=== RECORDS FOR THE EXERCISE ===
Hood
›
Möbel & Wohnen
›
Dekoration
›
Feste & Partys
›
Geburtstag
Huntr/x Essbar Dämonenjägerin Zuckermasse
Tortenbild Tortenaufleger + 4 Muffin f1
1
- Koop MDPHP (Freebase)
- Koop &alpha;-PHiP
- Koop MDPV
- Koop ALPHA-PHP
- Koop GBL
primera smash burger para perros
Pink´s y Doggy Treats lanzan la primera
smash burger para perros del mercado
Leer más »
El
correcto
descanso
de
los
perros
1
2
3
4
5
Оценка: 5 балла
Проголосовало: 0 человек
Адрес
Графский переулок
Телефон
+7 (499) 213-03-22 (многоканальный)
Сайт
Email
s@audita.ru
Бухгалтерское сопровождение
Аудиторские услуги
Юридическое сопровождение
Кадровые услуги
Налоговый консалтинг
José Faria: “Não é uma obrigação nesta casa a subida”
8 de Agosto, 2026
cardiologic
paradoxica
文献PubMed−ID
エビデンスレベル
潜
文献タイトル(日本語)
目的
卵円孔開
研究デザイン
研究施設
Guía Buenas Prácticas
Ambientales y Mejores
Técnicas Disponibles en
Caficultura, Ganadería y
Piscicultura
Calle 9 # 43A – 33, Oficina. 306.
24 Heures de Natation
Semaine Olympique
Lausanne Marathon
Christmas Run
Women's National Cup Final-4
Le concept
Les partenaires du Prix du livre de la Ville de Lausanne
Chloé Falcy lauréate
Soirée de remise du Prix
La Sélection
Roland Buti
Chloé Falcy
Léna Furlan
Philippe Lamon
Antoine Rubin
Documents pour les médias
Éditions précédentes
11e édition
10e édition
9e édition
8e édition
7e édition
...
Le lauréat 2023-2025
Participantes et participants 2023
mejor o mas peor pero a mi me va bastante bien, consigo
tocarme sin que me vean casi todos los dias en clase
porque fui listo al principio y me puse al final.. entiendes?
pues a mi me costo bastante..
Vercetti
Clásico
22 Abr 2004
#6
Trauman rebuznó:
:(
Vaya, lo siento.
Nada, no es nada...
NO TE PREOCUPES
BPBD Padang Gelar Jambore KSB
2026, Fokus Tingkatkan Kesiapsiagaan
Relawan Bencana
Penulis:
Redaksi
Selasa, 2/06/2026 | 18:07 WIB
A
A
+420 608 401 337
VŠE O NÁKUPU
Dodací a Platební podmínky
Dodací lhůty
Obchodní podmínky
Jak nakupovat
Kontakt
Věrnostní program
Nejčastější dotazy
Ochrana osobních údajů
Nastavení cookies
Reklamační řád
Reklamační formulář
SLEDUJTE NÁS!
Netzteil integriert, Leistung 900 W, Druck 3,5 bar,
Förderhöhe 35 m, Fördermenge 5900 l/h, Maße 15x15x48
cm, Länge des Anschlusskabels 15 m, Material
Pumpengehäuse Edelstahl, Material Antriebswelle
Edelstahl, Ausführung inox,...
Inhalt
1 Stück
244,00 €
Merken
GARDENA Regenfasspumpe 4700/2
===
EXERCISE DIRECTIONS
All records are to be printed again, exactly and completely.

TASK ANSWER
Hood
›
Möbel & Wohnen
›
Dekoration
›
Feste & Partys
›
Geburtstag
Huntr/x Essbar Dämonenjägerin Zuckermasse
Tortenbild Tortenaufleger + 4 Muffin f1
1
- Koop MDPHP (Freebase)
- Koop &alpha;-PHiP
- Koop MDPV
- Koop ALPHA-PHP
- Koop GBL
primera smash burger para perros
Pink´s y Doggy Treats lanzan la primera
smash burger para perros del mercado
Leer más »
El
correcto
descanso
de
los
perros
1
2
3
4
5
Оценка: 5 балла
Проголосовало: 0 человек
Адрес
Графский переулок
Телефон
+7 (499) 213-03-22 (многоканальный)
Сайт
Email
s@audita.ru
Бухгалтерское сопровождение
Аудиторские услуги
Юридическое сопровождение
Кадровые услуги
Налоговый консалтинг
José Faria: “Não é uma obrigação nesta casa a subida”
8 de Agosto, 2026
cardiologic
paradoxica
文献PubMed−ID
エビデンスレベル
潜
文献タイトル(日本語)
目的
卵円孔開
研究デザイン
研究施設
Guía Buenas Prácticas
Ambientales y Mejores
Técnicas Disponibles en
Caficultura, Ganadería y
Piscicultura
Calle 9 # 43A – 33, Oficina. 306.
24 Heures de Natation
Semaine Olympique
Lausanne Marathon
Christmas Run
Women's National Cup Final-4
Le concept
Les partenaires du Prix du livre de la Ville de Lausanne
Chloé Falcy lauréate
Soirée de remise du Prix
La Sélection
Roland Buti
Chloé Falcy
Léna Furlan
Philippe Lamon
Antoine Rubin
Documents pour les médias
Éditions précédentes
11e édition
10e édition
9e édition
8e édition
7e édition
...
Le lauréat 2023-2025
Participantes et participants 2023
mejor o mas peor pero a mi me va bastante bien, consigo
tocarme sin que me vean casi todos los dias en clase
porque fui listo al principio y me puse al final.. entiendes?
pues a mi me costo bastante..
Vercetti
Clásico
22 Abr 2004
#6
Trauman rebuznó:
:(
Vaya, lo siento.
Nada, no es nada...
NO TE PREOCUPES
BPBD Padang Gelar Jambore KSB
2026, Fokus Tingkatkan Kesiapsiagaan
Relawan Bencana
Penulis:
Redaksi
Selasa, 2/06/2026 | 18:07 WIB
A
A
+420 608 401 337
VŠE O NÁKUPU
Dodací a Platební podmínky
Dodací lhůty
Obchodní podmínky
Jak nakupovat
Kontakt
Věrnostní program
Nejčastější dotazy
Ochrana osobních údajů
Nastavení cookies
Reklamační řád
Reklamační formulář
SLEDUJTE NÁS!
Netzteil integriert, Leistung 900 W, Druck 3,5 bar,
Förderhöhe 35 m, Fördermenge 5900 l/h, Maße 15x15x48
cm, Länge des Anschlusskabels 15 m, Material
Pumpengehäuse Edelstahl, Material Antriebswelle
Edelstahl, Ausführung inox,...
Inhalt
1 Stück
244,00 €
Merken
GARDENA Regenfasspumpe 4700/2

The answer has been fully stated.